[Saved data entries]

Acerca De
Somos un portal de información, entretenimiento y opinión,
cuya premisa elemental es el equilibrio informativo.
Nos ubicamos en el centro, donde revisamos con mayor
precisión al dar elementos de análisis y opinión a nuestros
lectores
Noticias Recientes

● **TASK TO COMPLETE**:
For the entries above, transcribe precisely the lines from the one with "cuya premisa elemental" through the end, including both.

● **ANSWER SPACE**:
cuya premisa elemental es el equilibrio informativo.
Nos ubicamos en el centro, donde revisamos con mayor
precisión al dar elementos de análisis y opinión a nuestros
lectores
Noticias Recientes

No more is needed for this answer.